The use of first row transition metals such as Mn, Fe, Co, Ni, Cu, and Zn has been widely explored as electrocatalysts due to their low cost and high catalytic activity16). When incorporated into Metal Organic Frameworks (MOFs), these metals can further enhance catalytic performance. MOFs are materials composed of aromatic organic ligands and metal ions, forming a conjugated structure that can withstand oxygen radical attacks and regulate the electronic state of active sites17,18). Their versatility lies in the ability to tailor composition and structure, optimizing properties like surface area, pore size, and electronic conductivity19,20). These attributes make MOFs ideal supports for electrocatalysts, especially when paired with transition metals. By tuning the electronic environment around the metal sites, MOFs facilitate more efficient electron transfer, boosting catalytic activity. Additionally, the high surface area and well-defined porosity of MOFs accommodate numerous active sites, increasing catalytic efficiency. These pores also aid in the diffusion of electrolyte ions to active sites, ensuring high reaction rates21). The combination of transition metals' low cost and high catalytic activity with the unique structural and electronic properties of MOFs offers a new class of materials with enhanced stability, reactivity, and efficiency, which is highly beneficial for electrocatalysis22).

Several types of MOFs have been used as electrocatalysts, either in their pristine form, including lattice-strained NiFe MOF23), ZIF-67/NPC24), Co2(OH)2BDC25), or in their derivatives form, such as Fe-C catalysts derived from ZIF-82628), MOF-derived two-dimensional N-doped carbon nanosheets29), and MOF derived Co3O4 nanoparticles embedded in N-doped mesoporous carbon layer30). Derivatives of ZIF-8 materials have been widely reported, including N, S-doped nanocarbon31), monodispersed Co in mesoporous polyhedrons32), or porous-carbon supported transition metals33). However, reports on modified ZIF-8 in its pristine form remain limited. In this study, metal–organic frameworks based on Zeolitic Imidazole Frameworks-8 (ZIF-8), which feature a 2-methylimidazolate linker, are modified by partially replacing the original Zn(II) metal ions with Cu(II), Ni(II), and Co(II) ions. This research focuses on the electrocatalytic performance of the modified ZIF-8 in its pristine form, emphasizing its simple synthesis method, which is advantageous for large-scale applications. ZIF-8 has a high nitrogen content, is well-known for its chemical stability, high surface area, and possesses good resistance in aqueous or basic conditions34). While our previous work has focused on the application of modified ZIF-8 in oxidation reactions such as benzyl alcohol oxidation35), our study extends its use toward reversible fuel cell applications by demonstrating its bifunctional electrocatalytic activity in both ORR and OER.

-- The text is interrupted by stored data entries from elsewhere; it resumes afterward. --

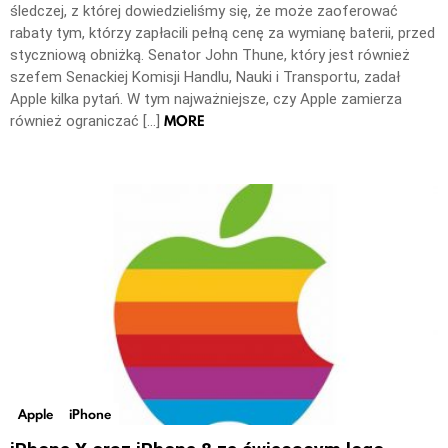
śledczej, z której dowiedzieliśmy się, że może zaoferować
rabaty tym, którzy zapłacili pełną cenę za wymianę baterii, przed
styczniową obniżką. Senator John Thune, który jest również
szefem Senackiej Komisji Handlu, Nauki i Transportu, zadał
Apple kilka pytań. W tym najważniejsze, czy Apple zamierza
MORE
również ograniczać […]
Apple
iPhone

The purpose of this study is to evaluate a series of Cu(II)/Ni(II)/Co(II)-modified ZIF-8 materials as bifunctional catalysts for both ORR and OER, aiming to provide a low-cost, stable, and easily synthesized alternative to precious-metal-based catalysts. This work contributes to the growing field of MOF-based electrocatalysts by introducing a simple and scalable approach to tuning ZIF-8 with multiple transition metals, furthering the potential of MOFs in reversible energy conversion systems. The ease of preparation of this material is expected to provide a solution to the need for efficient, inexpensive, and stable bifunctional catalysts.

2. Materials and Method

2.1. Materials

The modified ZIF-8 with Cu(II)/Ni(II)/Co(II) was synthesized using a method reported in our previous studies35). The Pt/C (20 wt% Pt), potassium hydroxide (KOH), isopropanol (C3H8O), methanol (CH3OH), and 5 wt% Nafion were obtained from commercial suppliers.

2.2. Catalyst ink preparation

The modified ZIF-8 was combined with calcined Vulcan XC72R with a 1:1 ratio and then dispersed in a stock solution containing isopropanol:Nafion:water (20:0.4:79.6) with a concentration of 2 mg/mL. The ink was ultrasonicated for 1 hour to even out the dispersion36). The dispersed ink is dropcasted on a rotating ring disk electrode (RRDE) and rotating disk electrode (RDE), with the amount of 10 uL and 3.5 uL, respectively.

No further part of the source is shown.